Elsewhere in the interview, Rice said: "Sergeant Bergdahl wasn't simply a hostage; he was an American prisoner of war captured on the battlefield.... We have a sacred obligation that we have upheld since the founding of our republic to do our utmost to bring back our men and women who are taken in battle, and we did that in this instance."[1]
In an October 12, 2014 interview on Meet the Press, Rice responded to a question about Turkey’s obvious lack of cooperation in the U.S. fight against the ISIS (Islamic State in Iraq and Syria) terrorist group which had recently overrun vast swaths of Syria and Iraq with a brutal campaign of mass slaughter, crucifixions, beheadings, rapes, and enslavement. Said Rice: "[F]irst of all, the Turks have, this just in the last several days, made a commitment that they will in the first instance allow the United States and our partners to use Turkish bases and territory to train -- hold on, let me explain this carefully -- to train the moderate Syrian opposition forces. So that is a new commitment. They have now joined Saudi Arabia in giving the go-head for that important contribution. In addition, they have said that their facilities inside of Turkey can be used by the coalition forces, American and otherwise, to engage in activities inside of Iraq and Syria. That’s a new commitment, and one that we very much welcome."
But Rice's assertion was a lie. The Turkish government swiftly responded to her claims by declaring that no decision had been reached regarding the use of its military bases by the U.S. to engage in activities inside of Iraq and Syria. According to the Turkish prime minister's office, Turkey had agreed only to the training of supposedly “moderate” Syrian rebels on Turkish soil.
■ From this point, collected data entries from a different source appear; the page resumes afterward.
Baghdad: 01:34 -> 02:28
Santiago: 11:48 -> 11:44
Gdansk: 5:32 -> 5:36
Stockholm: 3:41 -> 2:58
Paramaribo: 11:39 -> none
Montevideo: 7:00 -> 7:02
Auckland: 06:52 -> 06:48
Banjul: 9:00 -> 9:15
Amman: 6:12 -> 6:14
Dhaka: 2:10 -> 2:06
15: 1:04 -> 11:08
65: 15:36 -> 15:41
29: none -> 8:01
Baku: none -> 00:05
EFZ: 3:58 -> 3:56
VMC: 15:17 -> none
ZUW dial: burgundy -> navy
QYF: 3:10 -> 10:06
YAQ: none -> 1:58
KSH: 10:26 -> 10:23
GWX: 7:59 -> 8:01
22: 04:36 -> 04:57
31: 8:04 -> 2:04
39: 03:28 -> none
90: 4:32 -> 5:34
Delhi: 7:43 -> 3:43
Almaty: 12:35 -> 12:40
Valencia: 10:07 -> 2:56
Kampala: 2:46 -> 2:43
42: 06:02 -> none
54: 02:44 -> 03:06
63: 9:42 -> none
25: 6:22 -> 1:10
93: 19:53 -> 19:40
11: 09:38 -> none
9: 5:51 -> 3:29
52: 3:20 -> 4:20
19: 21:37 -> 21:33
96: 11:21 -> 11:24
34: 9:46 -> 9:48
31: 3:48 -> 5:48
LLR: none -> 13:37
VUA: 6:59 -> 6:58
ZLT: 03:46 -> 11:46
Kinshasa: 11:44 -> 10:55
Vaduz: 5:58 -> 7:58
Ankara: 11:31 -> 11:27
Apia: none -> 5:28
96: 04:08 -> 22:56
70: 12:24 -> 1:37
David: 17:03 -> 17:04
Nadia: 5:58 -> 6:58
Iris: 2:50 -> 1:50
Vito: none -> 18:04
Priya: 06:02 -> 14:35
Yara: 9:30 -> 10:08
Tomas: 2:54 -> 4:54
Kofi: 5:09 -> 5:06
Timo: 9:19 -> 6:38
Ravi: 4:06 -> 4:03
For additional information on Susan Rice, click here. NOTE:
[1] In a June 3, 2014 interview on Fox News, Col. Ralph Peters explained that Rice's assertion about the purported American tradition of rescuing or "bringing home" all those who were "taken in battle" was false. Said Peters: "I'm sick of hearing people ... instant experts, who never served in the military, saying, well, we always went after our ... troops [to] bring them home, even if they were deserters.... [T]hroughout much of our history, we did go after deserters, and when we got them we shot them or hanged them. Or, if we were in a good mood, we would brand them with a 'D' on their cheeks or forehead. When we became enlightened in the 20th century we still shot some, but we always sent them to prison and hard labor."